Up to and including the line bearing "сосредоточены на своих", output every line of the entries exactly as written, starting from the first; pictures stay out.
======== DATA TO USE ========
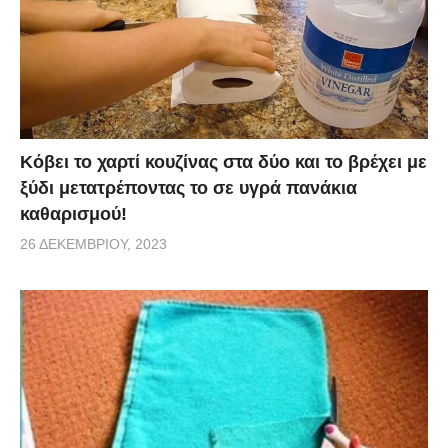
Credit:
wimp.com
Κόβει το χαρτί κουζίνας στα δύο και το βρέχει με
ξύδι μετατρέποντας το σε υγρά πανάκια
καθαρισμού!
26 ΔΕΚΕΜΒΡΊΟΥ, 2023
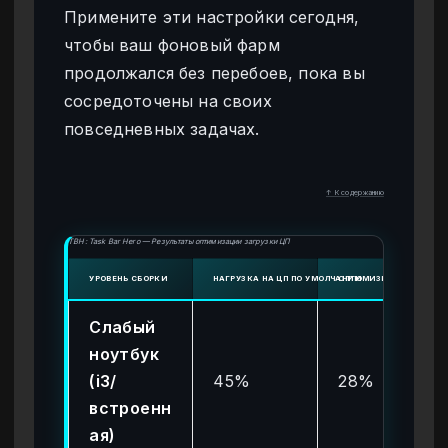
Примените эти настройки сегодня,
чтобы ваш фоновый фарм
продолжался без перебоев, пока вы
сосредоточены на своих
повседневных задачах.
↑ К содержанию
TBH: Task Bar Hero — Результаты оптимизации загрузки ЦП
УРОВЕНЬ СБОРКИ
НАГРУЗКА НА ЦП ПО УМОЛЧАНИЮ
ОПТИМИЗИРОВАННАЯ НА
Слабый
ноутбук
(i3/
45%
28%
встроенн
ая)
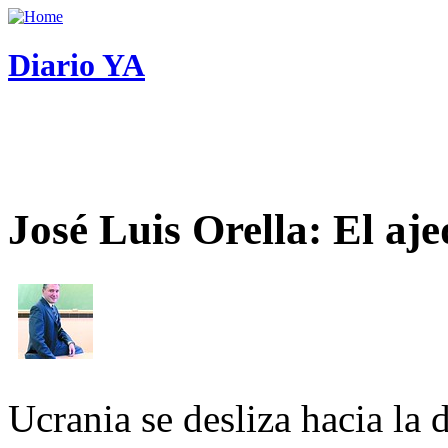
Diario YA
José Luis Orella: El aj
Ucrania se desliza hacia la 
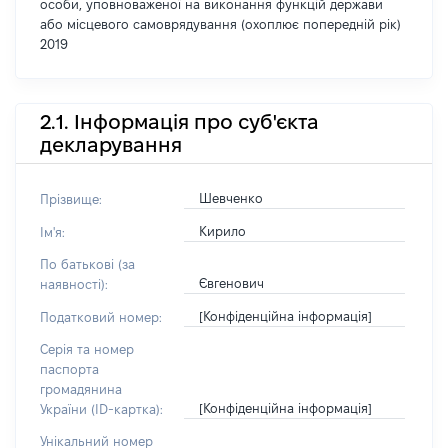
особи, уповноваженої на виконання функцій держави
або місцевого самоврядування (охоплює попередній рік)
2019
2.1. Інформація про суб'єкта
декларування
Шевченко
Прізвище:
Кирило
Ім'я:
По батькові (за
Євгенович
наявності):
[Конфіденційна інформація]
Податковий номер:
Серія та номер
паспорта
громадянина
[Конфіденційна інформація]
України (ID-картка):
Унікальний номер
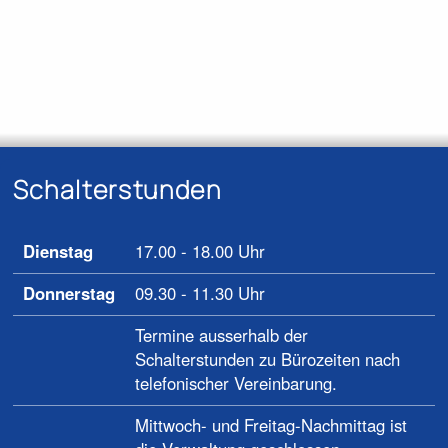
Schalterstunden
Dienstag
17.00 - 18.00 Uhr
Donnerstag
09.30 - 11.30 Uhr
Termine ausserhalb der
Schalterstunden zu Bürozeiten nach
telefonischer Vereinbarung.
Mittwoch- und Freitag-Nachmittag ist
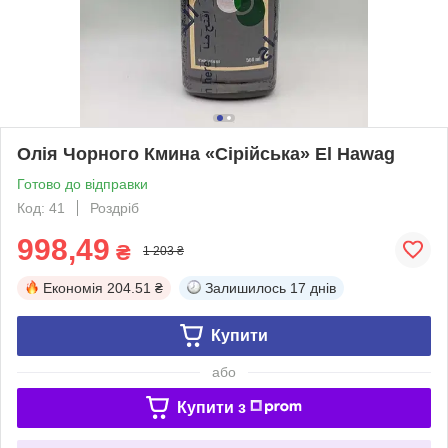
Олія Чорного Кмина «Сірійська» El Hawag
Готово до відправки
Код: 41
Роздріб
998,49
₴
1 203 ₴
Економія
204.51 ₴
Залишилось
17 днів
Купити
або
Купити з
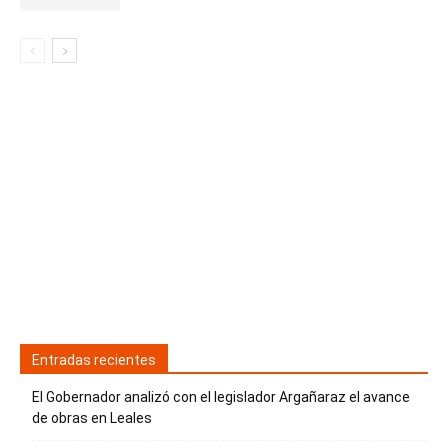
Entradas recientes
El Gobernador analizó con el legislador Argañaraz el avance
de obras en Leales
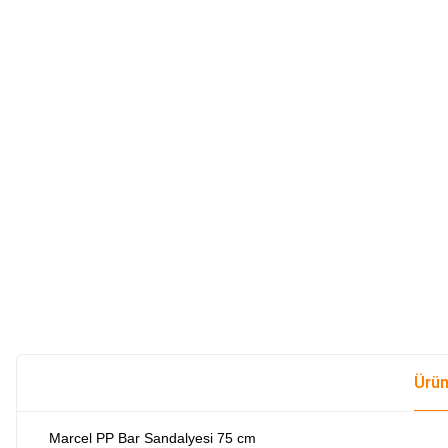
Ürün
Marcel PP Bar Sandalyesi 75 cm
========
● **RESPONSE BELOW**
Credit:
wimp.com
Κόβει το χαρτί κουζίνας στα δύο και το βρέχει με
ξύδι μετατρέποντας το σε υγρά πανάκια
καθαρισμού!
26 ΔΕΚΕΜΒΡΊΟΥ, 2023
Примените эти настройки сегодня,
чтобы ваш фоновый фарм
продолжался без перебоев, пока вы
сосредоточены на своих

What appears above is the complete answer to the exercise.